### Material for the task ###

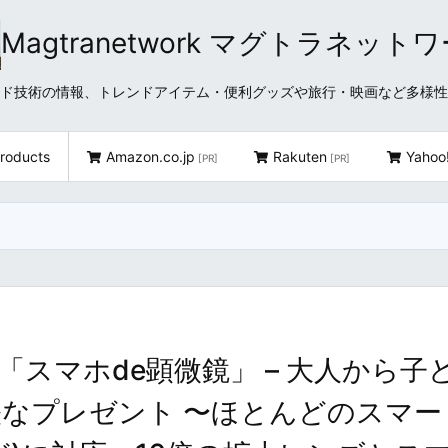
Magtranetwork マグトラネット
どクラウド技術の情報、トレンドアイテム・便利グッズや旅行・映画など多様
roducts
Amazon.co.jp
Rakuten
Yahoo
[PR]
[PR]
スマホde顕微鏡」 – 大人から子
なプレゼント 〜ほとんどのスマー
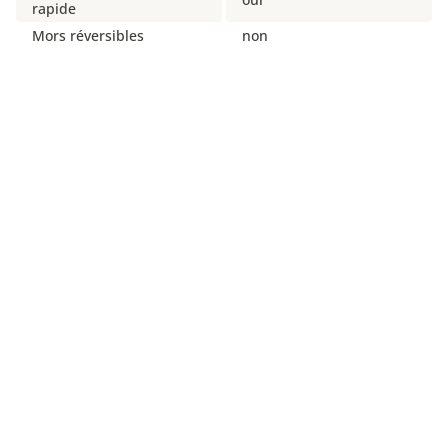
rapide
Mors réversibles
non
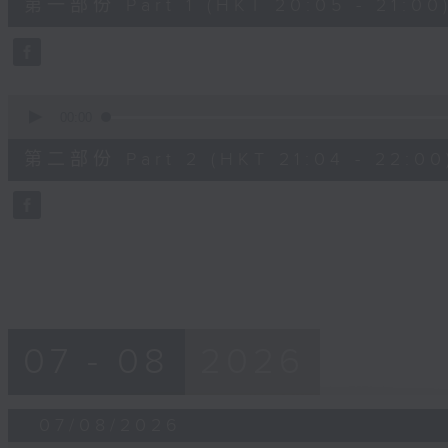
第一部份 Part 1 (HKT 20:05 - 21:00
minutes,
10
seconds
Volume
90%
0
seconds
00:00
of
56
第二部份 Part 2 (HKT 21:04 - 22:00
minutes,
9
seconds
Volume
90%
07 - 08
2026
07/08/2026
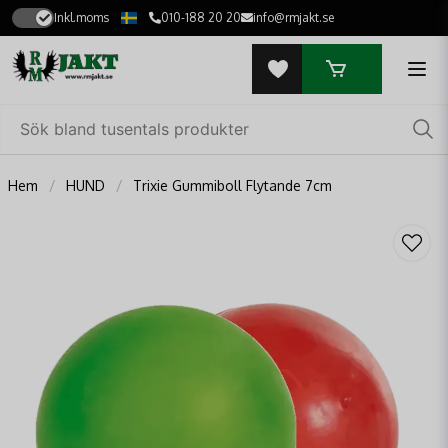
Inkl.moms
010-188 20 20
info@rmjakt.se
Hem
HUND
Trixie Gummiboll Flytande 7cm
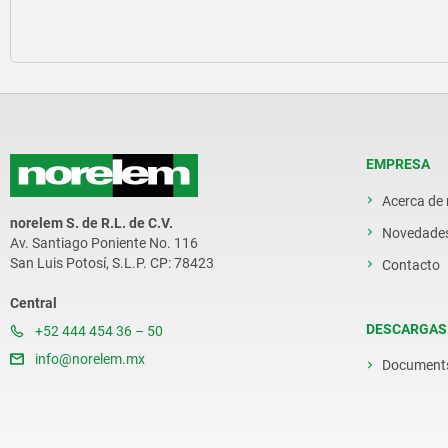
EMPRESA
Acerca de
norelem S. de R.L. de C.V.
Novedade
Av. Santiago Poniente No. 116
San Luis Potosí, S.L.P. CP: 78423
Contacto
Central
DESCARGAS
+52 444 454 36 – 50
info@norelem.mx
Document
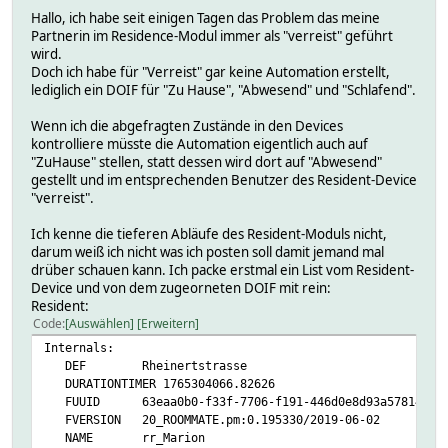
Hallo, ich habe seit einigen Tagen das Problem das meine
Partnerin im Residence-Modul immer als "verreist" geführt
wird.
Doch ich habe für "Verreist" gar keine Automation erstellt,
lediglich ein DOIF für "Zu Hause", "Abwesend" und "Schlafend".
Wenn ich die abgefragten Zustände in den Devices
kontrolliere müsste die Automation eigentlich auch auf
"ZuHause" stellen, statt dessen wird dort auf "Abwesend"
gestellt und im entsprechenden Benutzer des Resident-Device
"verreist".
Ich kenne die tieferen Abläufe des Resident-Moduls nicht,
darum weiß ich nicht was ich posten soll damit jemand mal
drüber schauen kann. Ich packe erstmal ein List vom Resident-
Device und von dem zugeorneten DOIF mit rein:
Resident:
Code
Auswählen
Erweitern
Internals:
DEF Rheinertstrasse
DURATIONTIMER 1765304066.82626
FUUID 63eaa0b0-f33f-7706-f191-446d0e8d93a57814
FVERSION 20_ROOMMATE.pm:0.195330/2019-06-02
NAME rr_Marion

###

Task item:
From the data above, copy each line with the string "wird" in it.

Solution to this task:
wird.
"ZuHause" stellen, statt dessen wird dort auf "Abwesend"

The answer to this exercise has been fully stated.